Funding by Building
As a constituent who cares deeply about quality public education in New York State, I urge you to oppose the provisions in this year's executive budget proposal that would require school districts to pit children in different schools against each other or risk losing their Foundation Aid increase.
This proposal, which is based on school reporting language that was enacted two years ago, does not address the real issue that many school districts are facing — a lack of adequate funding. On average, only 37 percent of a school district's budget comes from the state. The fiscal issues that many districts are facing are largely due to the property tax cap and the state not fully funding Foundation Aid.
This proposal is not in the best interests of our children and diminishes a community's control over their schools. Decisions affecting my local schools should stay local. Therefore, I ask you to advocate for the removal of provisions from the executive budget proposal that would reallocate Foundation Aid increases based on irrelevant data.

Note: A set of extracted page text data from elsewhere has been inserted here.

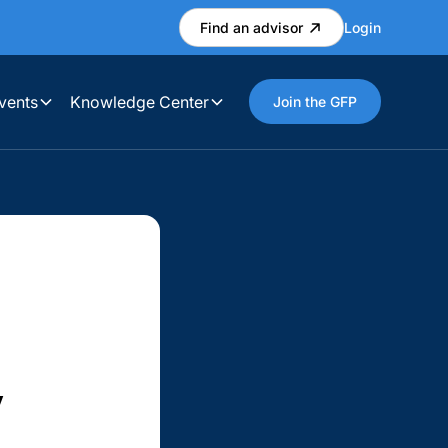
Find an advisor
Login
vents
Knowledge Center
Join the GFP
w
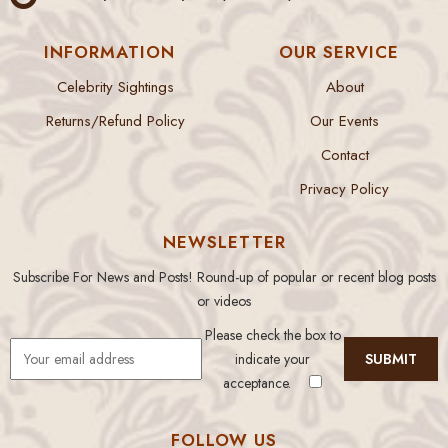
INFORMATION
OUR SERVICE
Celebrity Sightings
About
Returns/Refund Policy
Our Events
Contact
Privacy Policy
NEWSLETTER
Subscribe For News and Posts! Round-up of popular or recent blog posts
or videos
Please check the box to
indicate your
acceptance.
FOLLOW US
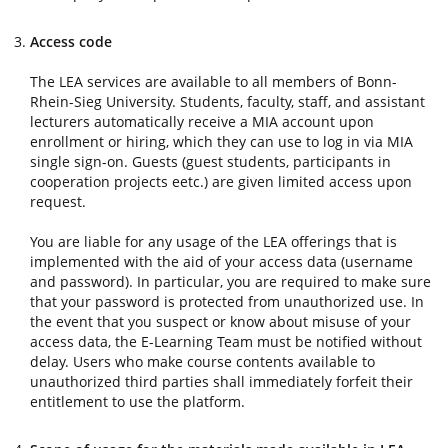
Access code
The LEA services are available to all members of Bonn-
Rhein-Sieg University. Students, faculty, staff, and assistant
lecturers automatically receive a MIA account upon
enrollment or hiring, which they can use to log in via MIA
single sign-on. Guests (guest students, participants in
cooperation projects eetc.) are given limited access upon
request.
You are liable for any usage of the LEA offerings that is
implemented with the aid of your access data (username
and password). In particular, you are required to make sure
that your password is protected from unauthorized use. In
the event that you suspect or know about misuse of your
access data, the E-Learning Team must be notified without
delay. Users who make course contents available to
unauthorized third parties shall immediately forfeit their
entitlement to use the platform.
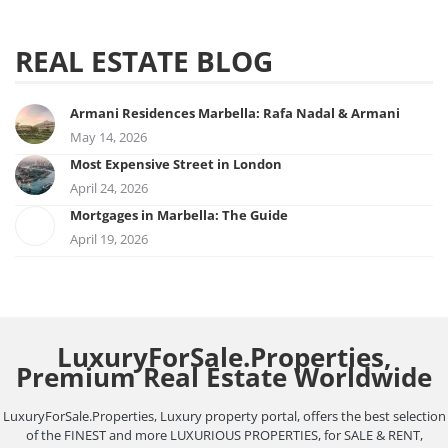
REAL ESTATE BLOG
Armani Residences Marbella: Rafa Nadal & Armani
May 14, 2026
Most Expensive Street in London
April 24, 2026
Mortgages in Marbella: The Guide
April 19, 2026
LuxuryForSale.Properties,
Premium Real Estate Worldwide
LuxuryForSale.Properties, Luxury property portal, offers the best selection
of the FINEST and more LUXURIOUS PROPERTIES, for SALE & RENT,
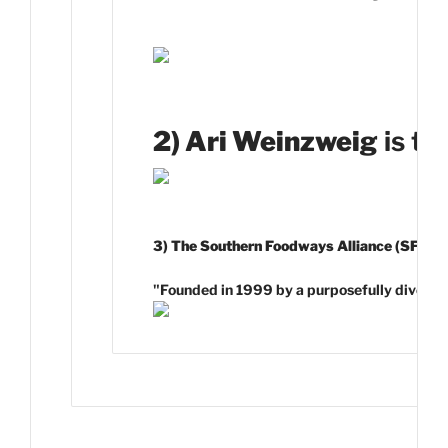
2) Ari Weinzweig
is th
3) The Southern Foodways Alliance (SFA)
is
"Founded in 1999 by a purposefully diverse gr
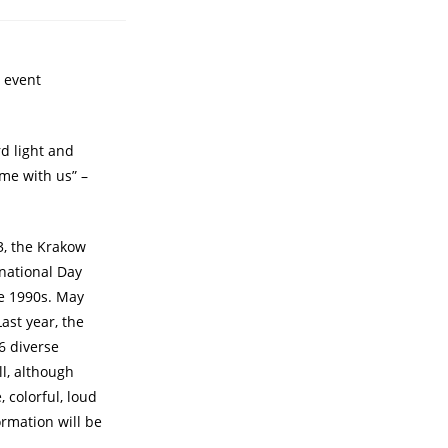
e event
d light and
ome with us” –
3, the Krakow
rnational Day
e 1990s. May
ast year, the
6 diverse
l, although
 colorful, loud
rmation will be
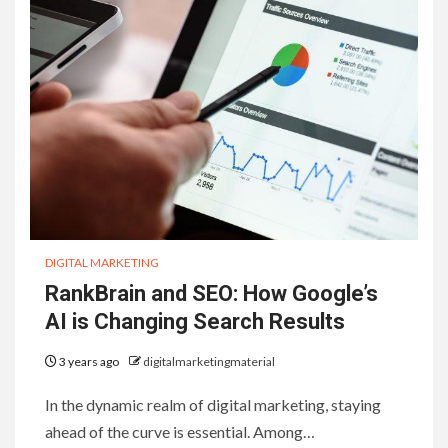
DIGITAL MARKETING
RankBrain and SEO: How Google’s
AI is Changing Search Results
3 years ago
digitalmarketingmaterial
In the dynamic realm of digital marketing, staying
ahead of the curve is essential. Among…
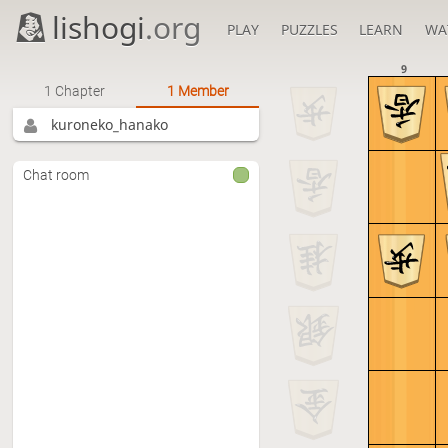
lishogi
.org
PLAY
PUZZLES
LEARN
WA
9
1 Chapter
1 Member
kuroneko_hanako
Chat room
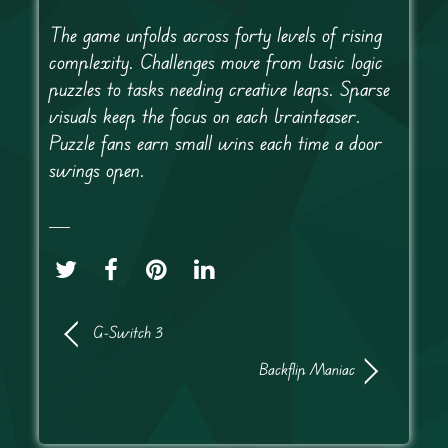
The game unfolds across forty levels of rising
complexity. Challenges move from basic logic
puzzles to tasks needing creative leaps. Sparse
visuals keep the focus on each brainteaser.
Puzzle fans earn small wins each time a door
swings open.
G-Switch 3
Backflip Maniac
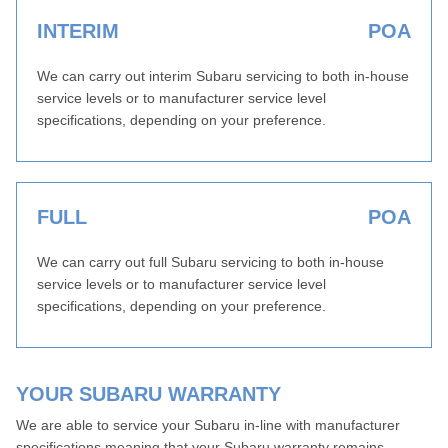
INTERIM
POA
We can carry out interim Subaru servicing to both in-house
service levels or to manufacturer service level
specifications, depending on your preference.
FULL
POA
We can carry out full Subaru servicing to both in-house
service levels or to manufacturer service level
specifications, depending on your preference.
YOUR SUBARU WARRANTY
We are able to service your Subaru in-line with manufacturer
specifications meaning that your Subaru warranty remains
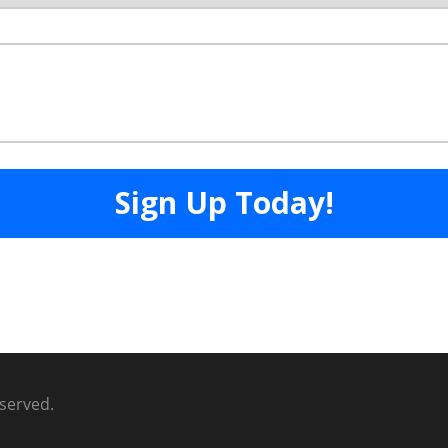
eserved.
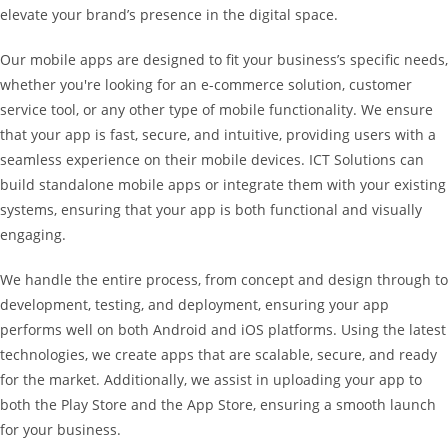
elevate your brand’s presence in the digital space.
Our mobile apps are designed to fit your business’s specific needs,
whether you're looking for an e-commerce solution, customer
service tool, or any other type of mobile functionality. We ensure
that your app is fast, secure, and intuitive, providing users with a
seamless experience on their mobile devices. ICT Solutions can
build standalone mobile apps or integrate them with your existing
systems, ensuring that your app is both functional and visually
engaging.
We handle the entire process, from concept and design through to
development, testing, and deployment, ensuring your app
performs well on both Android and iOS platforms. Using the latest
technologies, we create apps that are scalable, secure, and ready
for the market. Additionally, we assist in uploading your app to
both the Play Store and the App Store, ensuring a smooth launch
for your business.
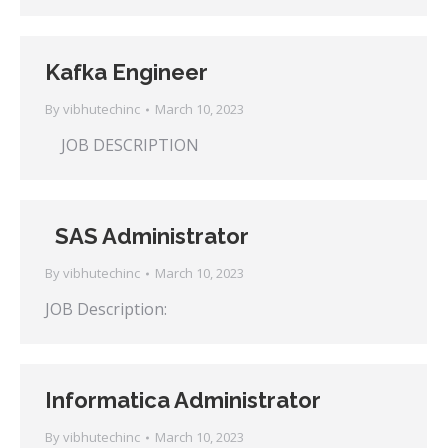
Kafka Engineer
By
vibhutechinc
March 10, 2023
JOB DESCRIPTION
SAS Administrator
By
vibhutechinc
March 10, 2023
JOB Description:
Informatica Administrator
By
vibhutechinc
March 10, 2023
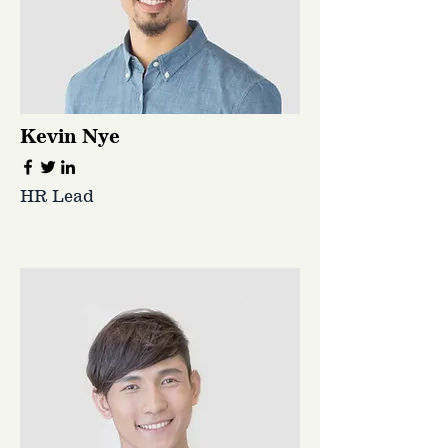
Kevin Nye
HR Lead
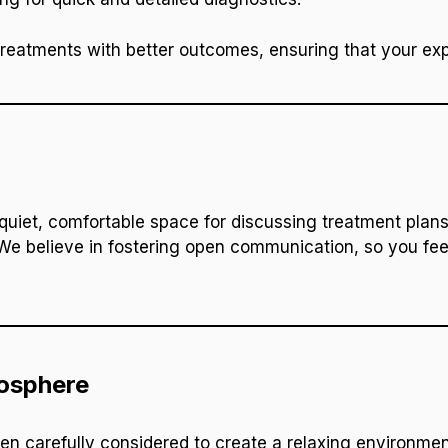
treatments with better outcomes, ensuring that your expe
quiet, comfortable space for discussing treatment plans
e believe in fostering open communication, so you fee
osphere
een carefully considered to create a relaxing environmen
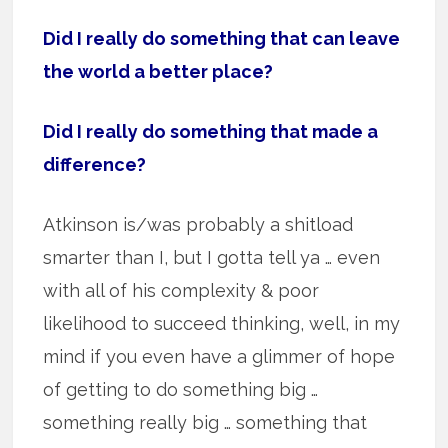
Did I really do something that can leave
the world a better place?
Did I really do something that made a
difference?
Atkinson is/was probably a shitload
smarter than I, but I gotta tell ya … even
with all of his complexity & poor
likelihood to succeed thinking, well, in my
mind if you even have a glimmer of hope
of getting to do something big …
something really big … something that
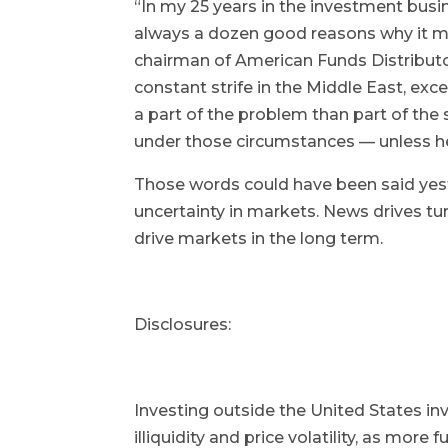
“In my 25 years in the investment busi
always a dozen good reasons why it ma
chairman of American Funds Distributor
constant strife in the Middle East, ex
a part of the problem than part of the
under those circumstances — unless h
Those words could have been said yest
uncertainty in markets. News drives t
drive markets in the long term.
Disclosures:
Investing outside the United States inv
illiquidity and price volatility, as mor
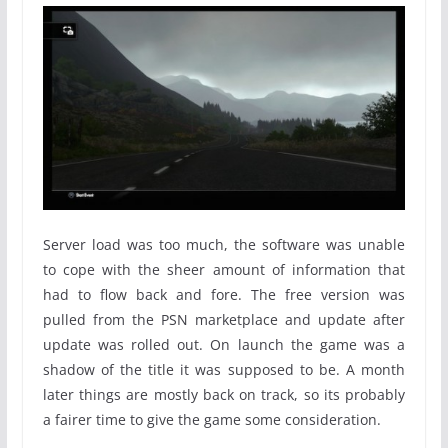
Server load was too much, the software was unable
to cope with the sheer amount of information that
had to flow back and fore. The free version was
pulled from the PSN marketplace and update after
update was rolled out. On launch the game was a
shadow of the title it was supposed to be. A month
later things are mostly back on track, so its probably
a fairer time to give the game some consideration.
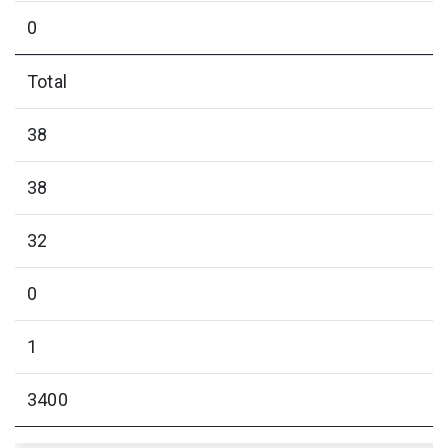
0
Total
38
38
32
0
1
3400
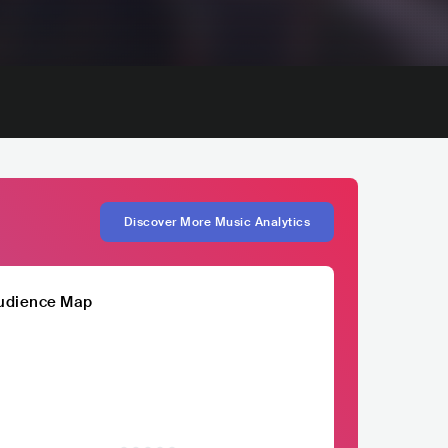
Discover More Music Analytics
udience Map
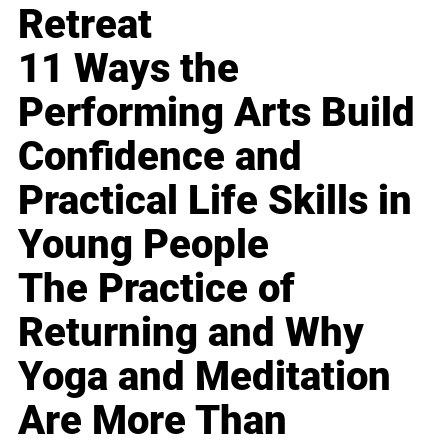
Retreat
11 Ways the
Performing Arts Build
Confidence and
Practical Life Skills in
Young People
The Practice of
Returning and Why
Yoga and Meditation
Are More Than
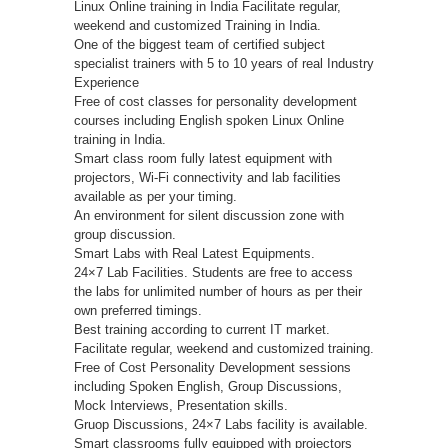
Linux Online training in India Facilitate regular,
weekend and customized Training in India.
One of the biggest team of certified subject
specialist trainers with 5 to 10 years of real Industry
Experience
Free of cost classes for personality development
courses including English spoken Linux Online
training in India.
Smart class room fully latest equipment with
projectors, Wi-Fi connectivity and lab facilities
available as per your timing.
An environment for silent discussion zone with
group discussion.
Smart Labs with Real Latest Equipments.
24×7 Lab Facilities. Students are free to access
the labs for unlimited number of hours as per their
own preferred timings.
Best training according to current IT market.
Facilitate regular, weekend and customized training.
Free of Cost Personality Development sessions
including Spoken English, Group Discussions,
Mock Interviews, Presentation skills.
Gruop Discussions, 24×7 Labs facility is available.
Smart classrooms fully equipped with projectors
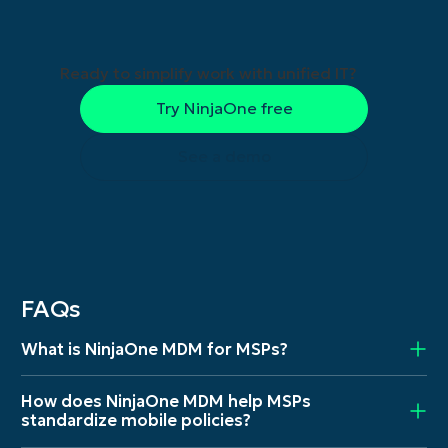
Ready to simplify work with unified IT?
Try NinjaOne free
See a demo
FAQs
What is NinjaOne MDM for MSPs?
How does NinjaOne MDM help MSPs
standardize mobile policies?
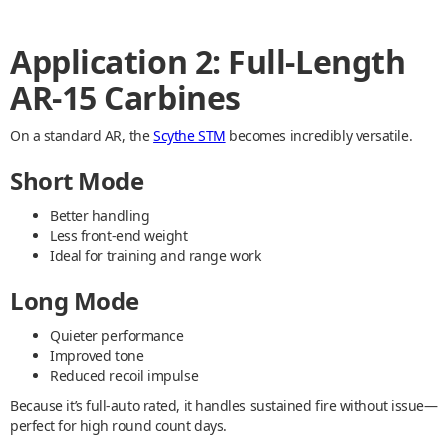
Application 2: Full-Length
AR-15 Carbines
On a standard AR, the
Scythe STM
becomes incredibly versatile.
Short Mode
Better handling
Less front-end weight
Ideal for training and range work
Long Mode
Quieter performance
Improved tone
Reduced recoil impulse
Because it’s full-auto rated, it handles sustained fire without issue—
perfect for high round count days.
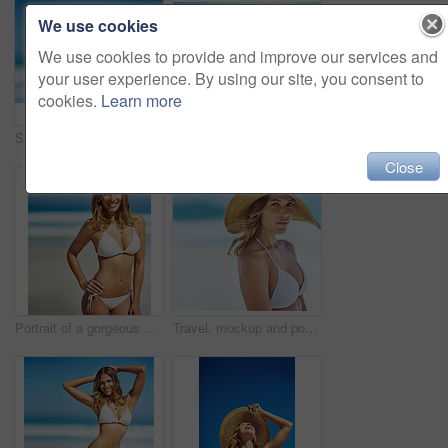
We use cookies
We use cookies to provide and improve our services and
your user experience. By using our site, you consent to
cookies.
Learn more
Shot of a gorgeous young woman in a bikini at the beach
Travel, summer and portrait of woman at beach for vacation, tropical and relax mockup. Wellness, nature and holiday with face of female tourist and hat at seaside for sunbathing and paradise
Close
Portrait of a gorgeous young woman in a bikini at the beach
Travel, mockup and portrait of woman at beach for summer vacation, tropical and relax. Wellness, nature and holiday with face of female tourist and hat at seaside for sunbathing and paradise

School spending varies from building to building for a variety of reasons including the special education program in each school, the size of the school, other programs and services and staff seniority. School districts do not allocate a dollar amount to each building; rather they allocate resources in an attempt to meet the needs of children in that school. Sadly, the state is still underfunding schools by nearly $3.4 billion through their failure to fully fund Foundation Aid. Most of those funds are owed to high-need school districts. The state should focus its efforts on properly funding our schools rather than trying to divide high-need communities.
Thank you for your consideration of this important matter. I respectfully ask that you raise this issue in conference and with your leadership. I would greatly appreciate a reply to my letter.